If you are only going to publish a home-delivered newspaper three times a week, and one of the missing days happens to be Thursday, you have to hope that nothing important happens on Wednesday afternoons. That, however, was the Newhouses' misfortune when the guilty verdicts in the Ray Nagin trial came down at 1 p.m. last Wednesday. Anyone wanting to read the details over breakfast was going to have to either trek to get a T-P Street, wait for the Friday Times-Picayune, or, most easily, read the Thursday home-delivered New Orleans Advocate.
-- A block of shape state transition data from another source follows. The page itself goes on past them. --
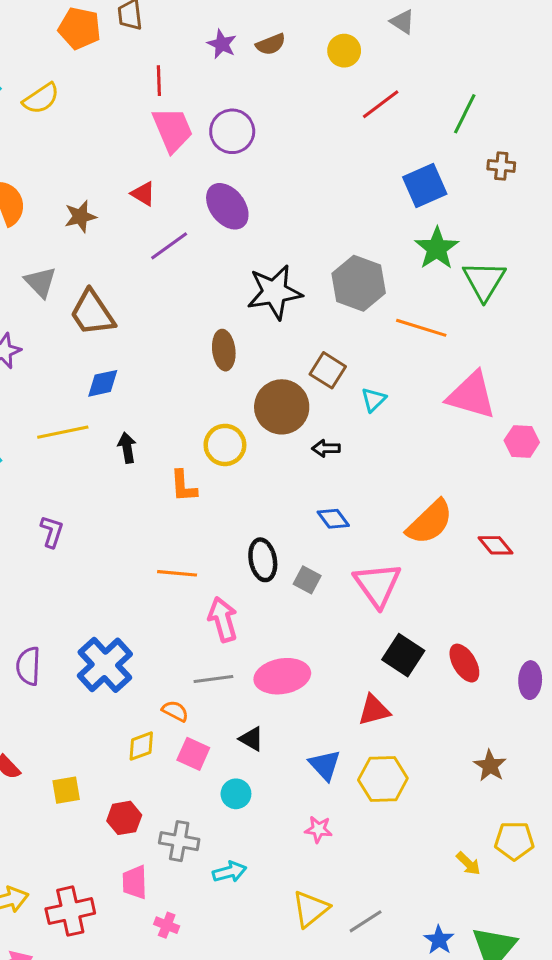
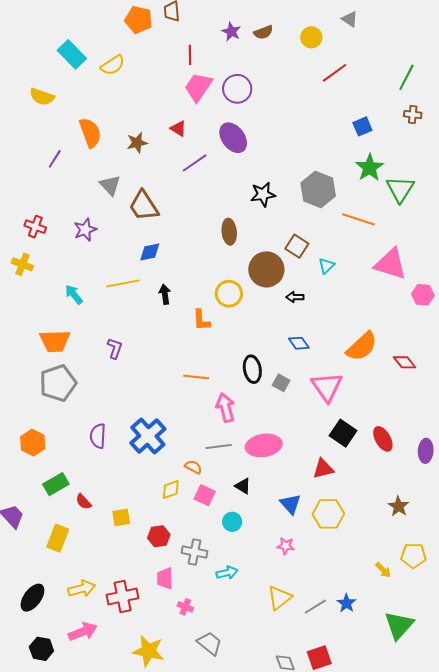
green line: (465, 114) -> (406, 77), moved
pink trapezoid: (173, 130) -> (198, 87), turned -124
blue square: (425, 186) -> (362, 126), size x0.7
black star: (274, 292) -> (263, 194), size x0.7
blue star: (439, 940) -> (346, 603), moved

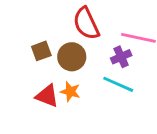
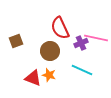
brown square: (41, 51) -> (16, 41), moved
purple cross: (121, 57) -> (81, 43), moved

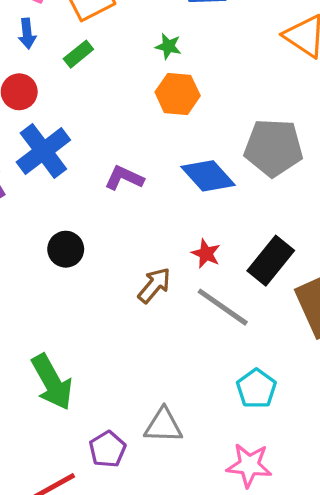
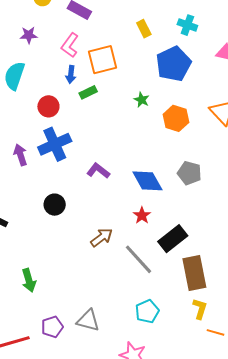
blue arrow: (27, 34) -> (71, 74), moved
orange hexagon: (178, 94) -> (176, 118), moved
gray pentagon: (273, 148) -> (189, 173), size x0.7
red star: (206, 254) -> (142, 215), moved
green arrow: (52, 382) -> (29, 280), size x0.7

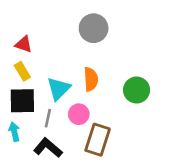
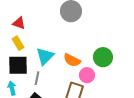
orange semicircle: (91, 79) -> (72, 60), moved, turned 120
pink circle: (79, 114) -> (87, 75), moved

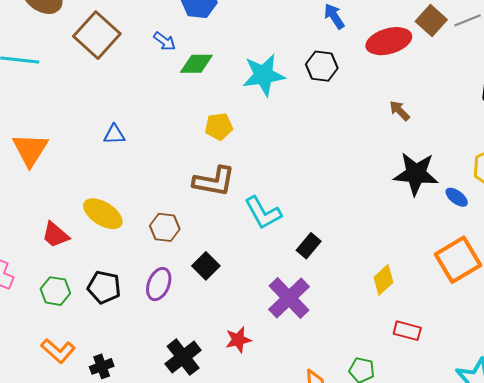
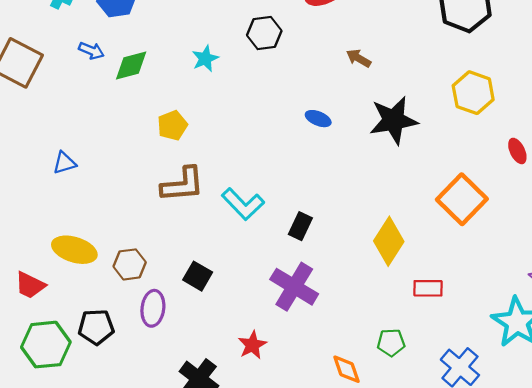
cyan star: (264, 75) -> (205, 59), size x0.6
blue ellipse: (457, 197) -> (318, 119), moved
brown hexagon: (165, 227) -> (130, 264), moved
yellow diamond: (383, 280) -> (389, 241), size x1.4
green hexagon: (55, 291) -> (46, 345), size x1.5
Of course the Newhouses will argue that those who are interested could have read about the trial on NOLA.com, but this was not a story conducive to i-things, which are best for headlines and short descriptions. It was the type of story to be reported in detail with lots of informed writings and sidebars. That is exactly what the Advocate offered the next day – solid newspaper reporting, using nearly two and two-thirds pages, that pulled together the pieces of the story. (Included in the coverage was a classic photo by Matthew Hinton showing Nagin, his wife and attorney, all looking dejected walking from the court past a sign that said, "Welcome to New Orleans.") By the time subscribers got their home delivered T-P a day later, the story had already been told. It was time to move on.

Coverage by the Advocate was excellent and was provided by talented journalists, most of whom once worked for the T-P, but who left after the changes. There was some good staff reporting by the T-P, too, they just did not have a timely forum to present their information.

Relatively new to this trial was Twitter, on which folks could check bursts of information from reporters in the courtroom. Here, though, television and newspapers played on the same field. Both the Advocate and T-P provided the service as did two of the stations. As a reader, the news flow was competent but it was like listening to a ball game on radio and not knowing the score. The play-by-play provided insight but we could only assume who was leading.

Of all media forms, in the end, this was a story for a daily newspaper and the Advocate rose to the occasion. Meanwhile, if the Newhouses cared and wanted to know more about the trial, they had an advantage denied to their subscribers in New Orleans. They could have read about it in the Thursday edition of The New York Times.